Tuning Postgres Queries

I have an application ported from using Oracle to Postgres – tuning queries is quite different between the two. While I know many of the Postgres devs have detailed blogs, I haven’t found many practical articles on the subject, so I’m writing up what I’ve found. I appreciate any further comments or resources people may have.

  • When you fix a problem in a query in Oracle, you can often achieve a 10x speed-up. In Postgres, this is often 100x- not because Postgres is better, but because you seem to hit problems sooner.
  • TRUNCATE behaves very differently than Oracle. In either case, TRUNCATE empties the table. In Oracle, it is as if you deleted the files on disk, and operates outside a transaction. In Postgres, it behaves as a DELETE without a where clause, although it does reclaim space immediately, and works within a transaction. That said I found that if you a script with a lot of DELETE/TRUNCATE statements, it can be helpful to explicitly call ANALYZE, otherwise you get maddeningly inconsistent query timings (without these, in my testing the total time for a script of ~50-100 queries was consistent, but the actual time of each query varied dramatically)
  • Beware of common table expressions (WITH) – a lot of people seem to be discovering these lately, but not understanding the risks. These are a great way to break up code and make it readable, but in Postgres they are also optimization boundaries. When you write a table with a lot of WITH blocks, you see it materialize each block. Mathematically speaking, an operation may be much faster rearranged (see relational algebra).
  • In some, but not all cases, I’ve had success turning a common table expression into a temp table, and adding indexes (It seems that one does not get indexes automatically when Postgres materializes a table).
  • Like other database software, Postgres supports grouping values in sets based on either sorting or hashing (think “GROUP BY” or count(distinct X)). In my limited testing, I found Postgres was much more likely to use hashing when there were few columns (e.g., two), even though it is generally much faster. I haven’t yet found a way to encourage this for wider tables (if you think this might be an issue, you can prove this out by concatenating all the columns into one and doing your operation, even with the added work, it is pretty fast).
  • Postgres seems to be very sensitive about re-ordering joins. In Oracle, I never had to think about this – if you can, just remove all your outer joins, or put them at the end. In some applications, you can trivially remove outer joins by adding a “null” row (when using numeric IDs, I like to set the ID on this to 0 by convention, which makes it easy to find).
  • Pay attention to how often you see sorting – depending on the application, you may want to give more RAM for this, if you can. If Postgres does disk-sorting, it will be very slow.
  • Bitmap indexes are awesome, but good luck figuring out how to make them turn on. Oracle has a bitmap index which acts completely differently than Postgres (other than the mashing of bits – there is no “star transform” in Postgres). I had a lot of success tuning full-text queries with these, and when they work they make everything super fast, but I have yet to figure out how to make them happen more often.
  • Hope this all helps – if you have any useful tips, please post in the comments below!

4 comments ↓

#1 Andreas on 02.03.14 at 7:00 pm

What do you mean by join ordering? PostgreSQL does not care about the order the joins are written in unless you set a low join_collapse_limit.

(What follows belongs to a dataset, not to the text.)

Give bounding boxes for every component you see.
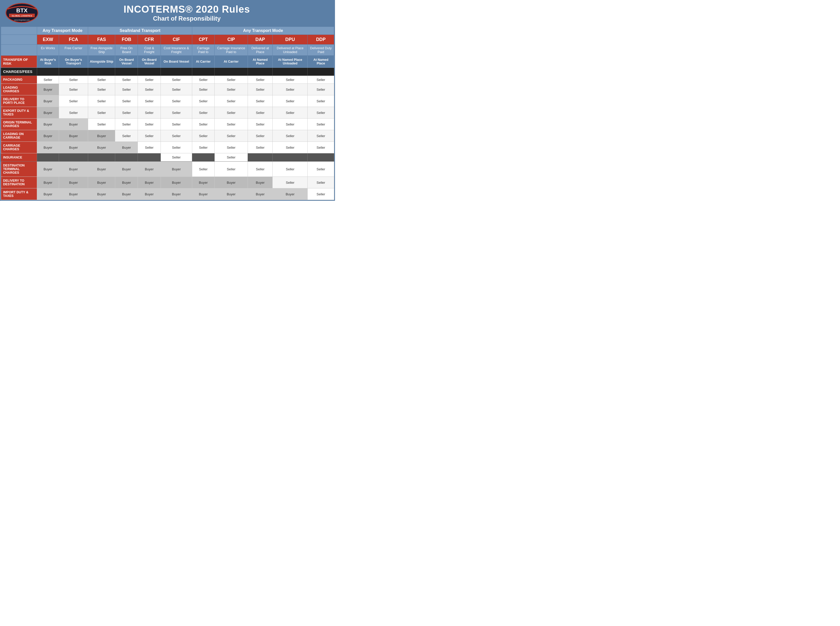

#2 Magnus Hagander on 02.04.14 at 9:02 am

You’ve misunderstood a few things about how PostgreSQL works here :) (though the majority is correct)

1. TRUNCATE in PostgreSQL does *not* behave like “DELETE FROM”. It behaves like Oracle in that it unlinks the files, and in that it is a DDL operation and not a DML. So for example your DELETE triggers will *not* fire (truncate triggers will of course). But unlike Oracle, you can still safely use it inside a transaction, and properly roll it back, just like with all DDL.

Truncate also does reset the statistics immediately and should not require a direct ANALYZE (reloading data quickly into the table might, and a DELETE would as well – until autovacuum kicks in the statistics would be out of date)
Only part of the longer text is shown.